Deconstructing beauty.
ARC Amsterdam Lowlanders, the only LGBTQIA rugby team in The Netherlands, is taking the “naked calendar” route to raise funds; though its naked calendar for 2020 has a particular – and somewhat necessary – spin: embracing diversity in a world dominated by stereotypes.
Though the goal, really, is to raise funds for the team to be able to participate in the biennial inclusive world rugby cup, the Bingham Cup, which will be organized in 2020 in Ottawa, Canada, the Lowlanders calendar also references the inclusiveness of sport, particularly the rugby culture, where there ought to be room for everyone without pursuing a body idealized by today’s society.
Photographer and player Henri Verhoef had his teammates posed at the Allard Pierson Museum: “There is no sport as inclusive as rugby. Large, small, muscular, thick, juicy, long, thin: it is a sport where there is literally room for everyone. In this calendar we show that there is no real ideal image. The players are photographed as sculptures that show that there can be strength in vulnerability and cohesion in diversity.”
When thinking about the male nude in relation to sports, viewers can’t really get around one of the most famous Greek sculptures ever made – the Discobolus of Myron. The sculpture, depicting a young man throwing a discus, dates from a time where mostly athletes, gods, and heroes were used as subjects in art, always with ‘ideal’ bodies and proportions.

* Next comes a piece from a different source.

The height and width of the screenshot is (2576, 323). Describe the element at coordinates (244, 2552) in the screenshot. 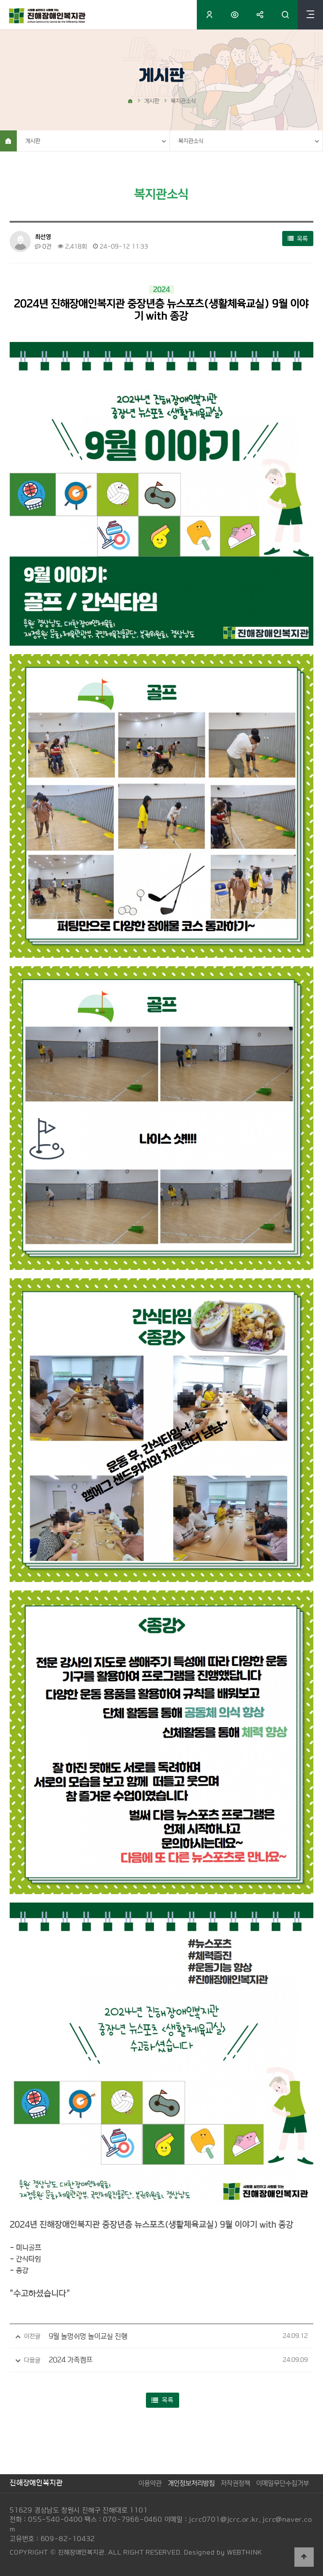 I see `WEBTHINK` at that location.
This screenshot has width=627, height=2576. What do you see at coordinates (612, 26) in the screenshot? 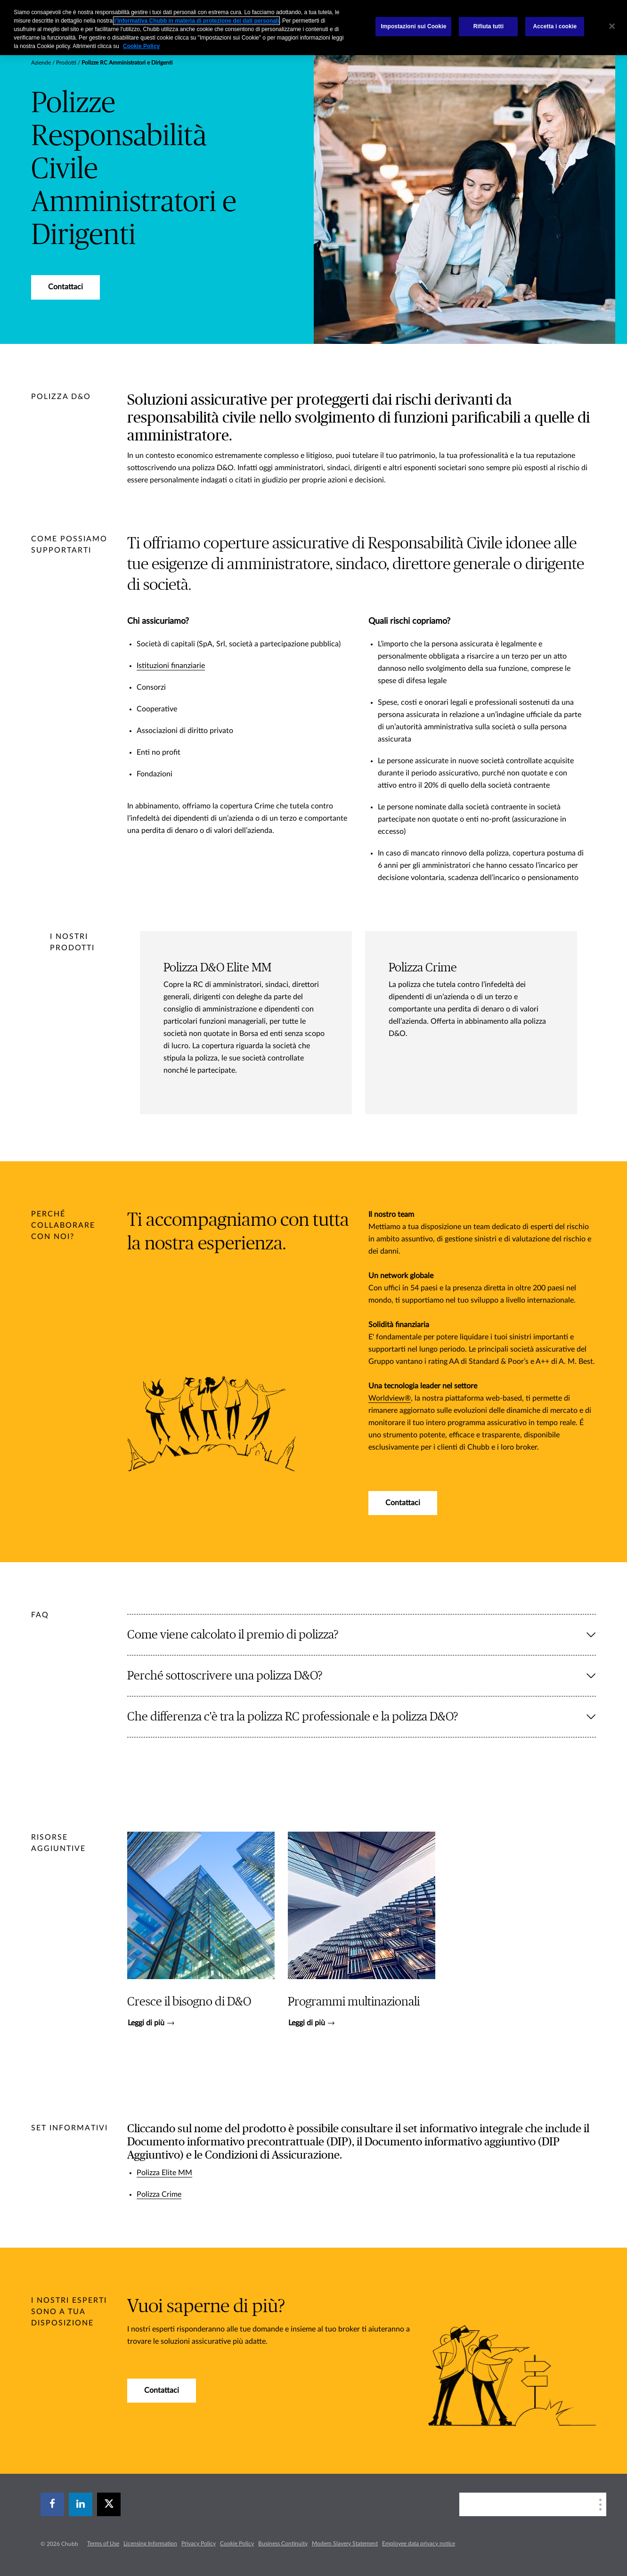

In this year’s edition, players of the Amsterdam Lowlanders pose together with statues at the Allard Pierson museum. Combining the old with the new, the photos create new images showing that there is no one true ideal; with the body serving as sculptures that show that there can be strength in fragility and cohesion in diversion. In the end, this showcases that that opposites can stand next to each other, on one pitch, as one team.